Exercise data Block Start

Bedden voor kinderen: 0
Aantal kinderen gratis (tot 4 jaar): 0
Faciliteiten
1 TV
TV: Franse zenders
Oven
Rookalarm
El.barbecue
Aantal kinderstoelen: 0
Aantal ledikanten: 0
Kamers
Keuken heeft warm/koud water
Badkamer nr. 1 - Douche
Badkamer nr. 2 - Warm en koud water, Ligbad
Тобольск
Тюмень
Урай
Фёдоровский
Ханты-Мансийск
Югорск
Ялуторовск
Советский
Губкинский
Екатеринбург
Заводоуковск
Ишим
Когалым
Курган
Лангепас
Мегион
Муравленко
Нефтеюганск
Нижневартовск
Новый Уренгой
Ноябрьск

Exercise data Block End
Exercise data Block Start

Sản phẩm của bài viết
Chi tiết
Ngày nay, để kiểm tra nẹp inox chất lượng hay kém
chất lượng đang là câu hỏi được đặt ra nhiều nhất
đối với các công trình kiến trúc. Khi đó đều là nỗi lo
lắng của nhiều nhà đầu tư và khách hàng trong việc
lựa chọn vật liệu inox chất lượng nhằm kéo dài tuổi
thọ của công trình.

Exercise data Block End

## Exercise details
The answer should be a single number: how many lines in the records contain "công".

## Problem solution
2